The problems of military strategy facing the U.S. and the broader West may be complex, but to Banach, apparently, some of them can be reduced to simple terms. The U.S. faces a “System of Opposition,” he writes.
“The current System of Opposition is defined as everything that is working against the attainment of U.S. policies and objectives,” according to Banach. “The System of Opposition is a complex global entity that is at war with the United States every day in Virtual Battle Space and, at times, in Physical Battle Space. The System of Opposition to the United States is growing in power and now includes nation-state actors, global companies, radical organizations and technically capable individuals who are all ‘virtual combatants’ that collectively outgun the U.S. military in Virtual Battle Space.”
Despite Banach’s somewhat dubious assertion that forces opposed to the U.S. form a singular “complex global entity,” however, he also repeatedly refers to the “wars” (undeclared, of course) the U.S. is involved in, which seems to imply that the “System of Opposition” is actually less of a cohesive conspiracy than the name he gives it suggests.
When it comes to the terrorist attacks featured in the title of his article, meanwhile, (September 11, 2001 and the recent U.K. attacks) Banach is no believer in controversial conspiracy theories — except the contention that Sharia Law is gaining a foothold in the West.
It’s been reported that several of the suspects in the U.K. attacks — as has often been the case in the U.S., where authorities have been accused of “manufacturing” terrorism schemes — had been in contact with various law enforcement and intelligence agencies. Nevertheless, Banach attributes failure to apprehend them not to government malfeasance or incompetence but to their living “in western Islamic Sharia Law enclaves” where they were “enabled daily by the veil of political correctness.” (Although some U.K. Muslims do appeal to community “sharia councils” for guidance on what is acceptable in their religion, these are not actual courts with any legal standing or official enforcement powers).
Not all of the ideas Banach brings up are novel. The concept of the “virtual” or “cyber combatant” has been raised before, for example, while there are no doubt some in official circles who feel that the “System of Opposition” to U.S. aims would provide the ideal case study for the budding “Science of Resistance” proposed in another article for Small Wars Journal earlier this year.
Other points brought up in Banach’s article seem to border on the absurd. “The U.S. military has framed and named four Revolutions in Military Affairs (RMAs) in the past 118 years,” Banach notes, before going on to point out that none of these RMAs — including the two that started and finished before U.S. entry into World War II — “produced amorphous global groups of civilian terrorist hackers and attackers in both virtual and physical space.” That could be because “terrorist hackers” didn’t exist at the time and — if all they are doing is hacking and we are using the common definition of terrorism as the use of violence against civilians for political ends — they still don’t.

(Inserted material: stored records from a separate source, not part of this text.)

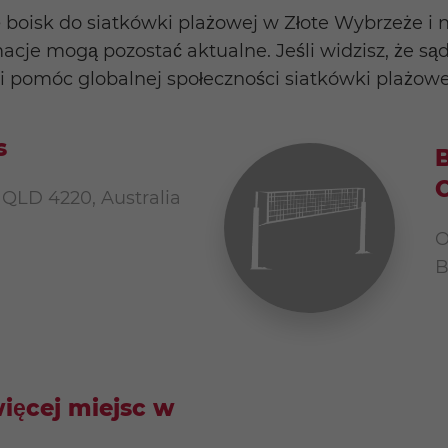
 boisk do siatkówki plażowej w Złote Wybrzeże i 
acje mogą pozostać aktualne. Jeśli widzisz, że są
 pomóc globalnej społeczności siatkówki plażowej. 
s
 QLD 4220, Australia
O
B
więcej miejsc w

Nonetheless, Banach seems sure of what must be done to counter the “System of Opposition” threat. “The U.S. government must mobilize the industrial base of the country to combat the [Virtual Battle Space Maneuver] threats that are emerging across the world today by a growing carte du jour of actors,” he writes. “If the aforementioned national mobilization does not occur, a ‘Virtual 9/11’ will indeed follow.”
The specter of a virtual or “Cyber 9/11” is one which the government has been invoking for years, and which it reportedly fears could take the form of a massive cyber attack on the U.S. electrical grid, financial system, or infrastructure. Yet like Banach’s concept of the “System of Opposition,” the idea of “Virtual 9/11” seems vague and potentially counterproductive.
“The Internet is the primary virtual weapon system that is employed by the System of Opposition against the United States and its allies,” Banach writes. It should be obvious that viewing different factions opposing the U.S. for different reasons and not necessarily allied with each other as some kind of monolithic force is a vast oversimplification that could lead to terrible strategic mistakes. In the same way, talk of a “Virtual 9/11” may eventually prove to be an outdated model for describing threats posed by the broadening of warfare into the “Virtual Battle Space.”
The U.S. national security establishment seems to still be in the process of figuring out what cyber warfare is supposed to mean and what it’s supposed to look like, as evidenced by ongoing organizational shake-ups in the agencies responsible for waging it. As military leaders become more familiar with this unconventional form of warfare, perhaps they will come up with more appropriate terminology to fit it. For the sake of what should be basic, common-sense strategy in pursuit of U.S. foreign policy goals, we should at least hope so.